Collected data
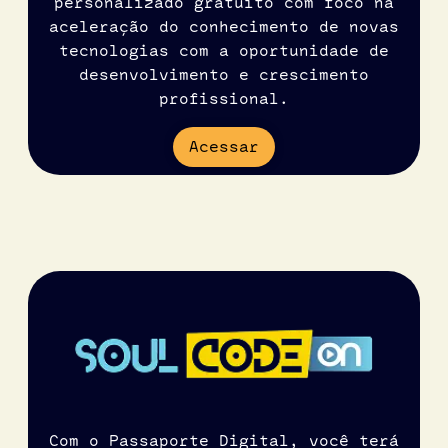
personalizado gratuito com foco na
aceleração do conhecimento de novas
tecnologias com a oportunidade de
desenvolvimento e crescimento
profissional.
Acessar
Com o Passaporte Digital, você terá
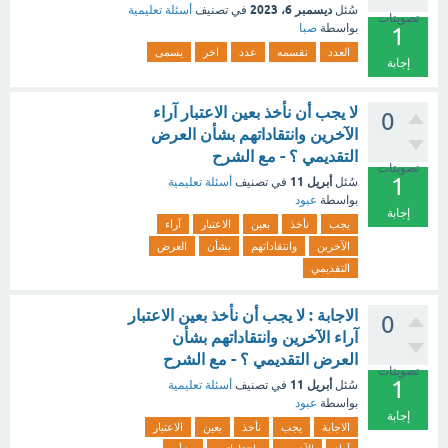
ديسمبر 6، 2023
سُئل
في تصنيف
أسئلة تعليمية
تصويتات
بواسطة
صبا
1
العدد
نقسمه
عدد
اخر
يسمى
إجابة
لا يجب أن نأخذ بعين الاعتبار آراء
0
الآخرين وانتقاداتهم بشأن العرض
التقديمي ؟ - مع الشرح
تصويتات
1
أبريل 11
سُئل
في تصنيف
أسئلة تعليمية
بواسطة
عبود
إجابة
يجب
نأخذ
بعين
الاعتبار
آراء
الآخرين
وانتقاداتهم
بشأن
العرض
التقديمي
الاجابة : لا يجب أن نأخذ بعين الاعتبار
0
آراء الآخرين وانتقاداتهم بشأن
العرض التقديمي ؟ - مع الشرح
تصويتات
1
أبريل 11
سُئل
في تصنيف
أسئلة تعليمية
بواسطة
عبود
إجابة
الاجابة
يجب
نأخذ
بعين
الاعتبار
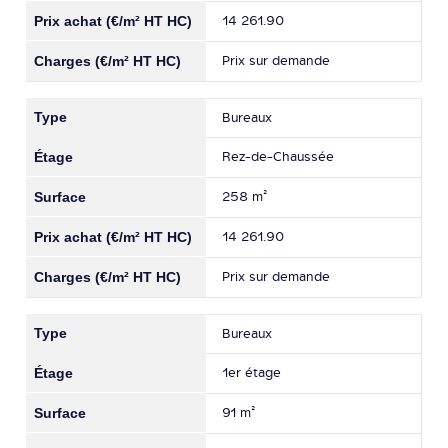
14 261.90
Prix sur demande
Bureaux
Rez-de-Chaussée
258 m²
14 261.90
Prix sur demande
Bureaux
1er étage
91 m²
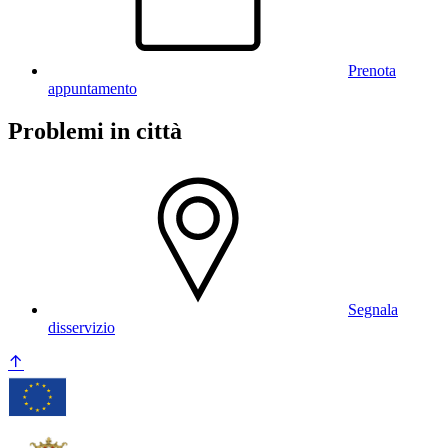
Prenota
appuntamento
Problemi in città
Segnala
disservizio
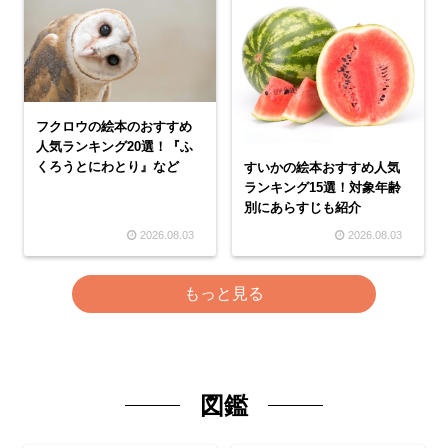
フクロウの絵本のおすすめ
人気ランキング20選！『ふ
くろうとにわとり』など
すいかの絵本おすすめ人気
ランキング15選！対象年齢
別にあらすじも紹介
2026.08.03
2026.08.03
もっと見る
図鑑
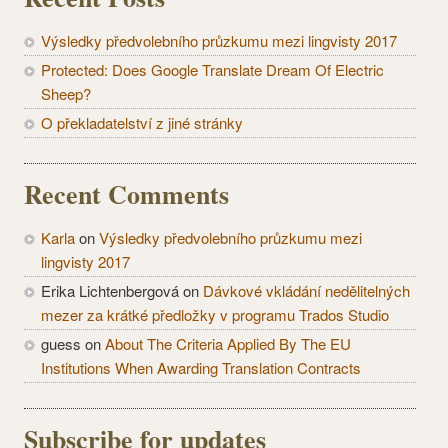
Výsledky předvolebního průzkumu mezi lingvisty 2017
Protected: Does Google Translate Dream Of Electric
Sheep?
O překladatelství z jiné stránky
Recent Comments
Karla
on
Výsledky předvolebního průzkumu mezi
lingvisty 2017
Erika Lichtenbergová
on
Dávkové vkládání nedělitelných
mezer za krátké předložky v programu Trados Studio
guess
on
About The Criteria Applied By The EU
Institutions When Awarding Translation Contracts
Subscribe for updates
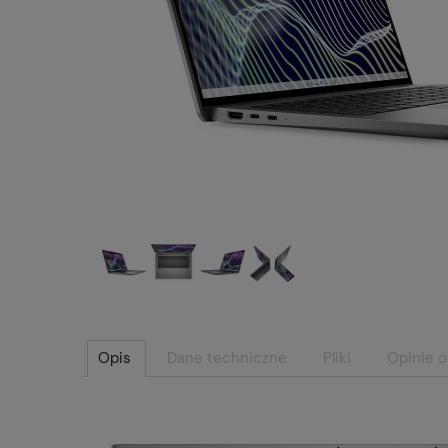
Opis
Dane techniczne
Pliki
Opinie o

* PROBLEM TO SOLVE: Pull out all lines from the entries above in which the word "الاعتبار" appears.

* WRITTEN RESPONSE:
لا يجب أن نأخذ بعين الاعتبار آراء
الاعتبار
الاجابة : لا يجب أن نأخذ بعين الاعتبار
الاعتبار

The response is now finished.